I’m so grateful that I was chosen for this mentorship program and paired with Carrianne Leung. Having the support of a talented and wise writer in the solitary process of completing a collection is an amazing development, which I believe will guide my collection to a deeper, braver place and push me further than I can go alone.
I started this collection of linked stories during the years that I working abroad as a journalist. I’d begun to see connections between the comforts of life in Canada and problems in Papua New Guinea, Bangladesh, Nepal, El Salvador — wherever I was. I turned to fiction for the freedom it gave me to explore these links and soon I was applying for an MFA. At Rutgers-Newark, friends and teachers guided my incipient stories into more personal reflections on race, war, sex, and art. Recently, I’ve been working on a frame story to turn the collection into a novel, but I’ve discovered that the frame has taken on a life of its own. So now I’m working on two books — a collection and a novel.
The first short story I ever wrote came to me fully-formed, as though it had been waiting to be birthed. That’s never happened again. Usually a situation or scene will come upon me.

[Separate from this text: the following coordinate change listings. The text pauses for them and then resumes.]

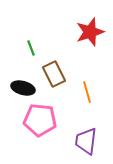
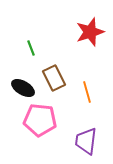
brown rectangle: moved 4 px down
black ellipse: rotated 15 degrees clockwise
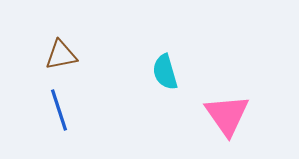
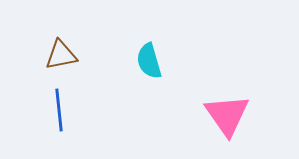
cyan semicircle: moved 16 px left, 11 px up
blue line: rotated 12 degrees clockwise
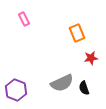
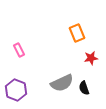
pink rectangle: moved 5 px left, 31 px down
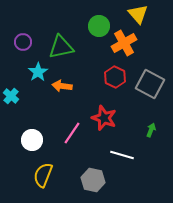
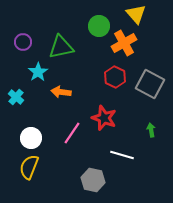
yellow triangle: moved 2 px left
orange arrow: moved 1 px left, 6 px down
cyan cross: moved 5 px right, 1 px down
green arrow: rotated 32 degrees counterclockwise
white circle: moved 1 px left, 2 px up
yellow semicircle: moved 14 px left, 8 px up
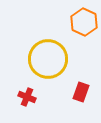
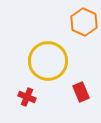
yellow circle: moved 2 px down
red rectangle: rotated 42 degrees counterclockwise
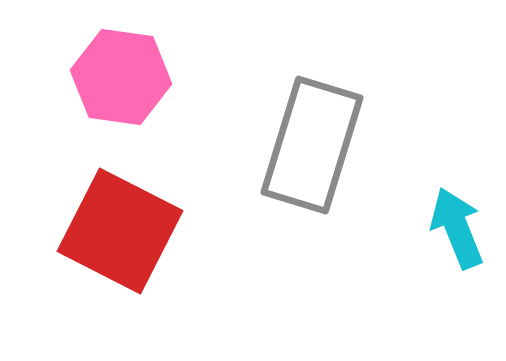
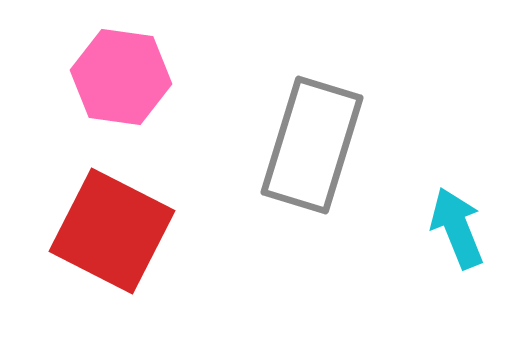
red square: moved 8 px left
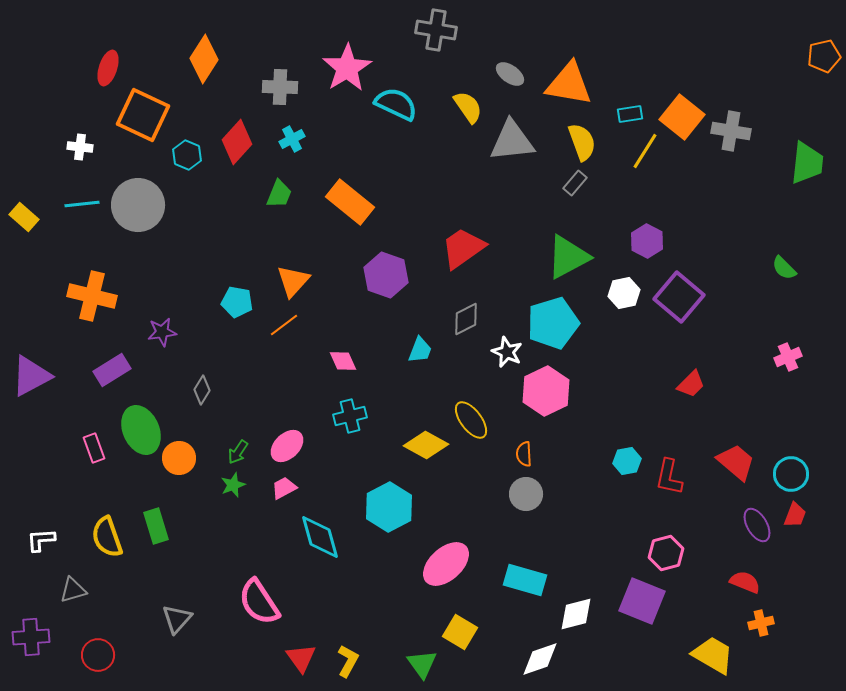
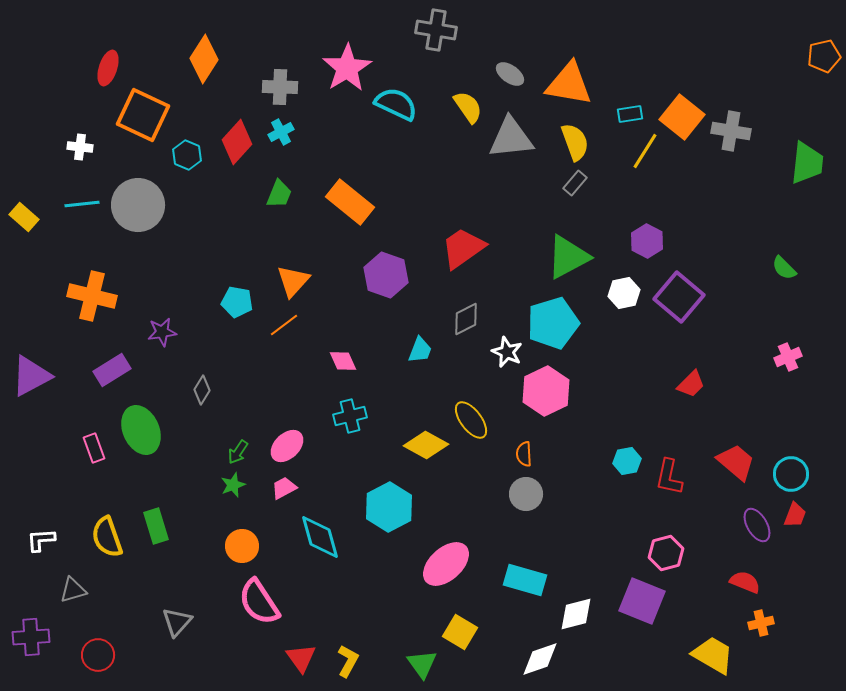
cyan cross at (292, 139): moved 11 px left, 7 px up
gray triangle at (512, 141): moved 1 px left, 3 px up
yellow semicircle at (582, 142): moved 7 px left
orange circle at (179, 458): moved 63 px right, 88 px down
gray triangle at (177, 619): moved 3 px down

I respond by taking notes and building a world. Then I plod my way through a first draft, a foggy and frustrating process. The ideas on the screen never quite match their potential in my mind. But somewhere between the second and sixth draft, alchemy usually sparks and the story starts to reveal itself.
If it wasn’t so presumptuous I’d ask Alice Munro to come out of retirement (and maybe pick up some Spanish) so that she could turn her philosopher’s gaze in my direction and pluck insights about the human condition from my life, insights that I clearly am missing because I am not Alice Munro.
In my perfect world, everyone who wanted to write could. They’d be free to spend their days penning stories for eager audiences in a green, flowered world without war and waste.
A decade from now I will have completed this story collection and first novel. As well, a trilogy for middle-grade readers that I shelved a little while back will be in the hungry hands of Latina girls who aren’t yet seeing themselves enough in literature. I imagine I’ll have faced an absurd number of rejections along the way, but as a necessary consequence I will by then have also learned the art of persistence.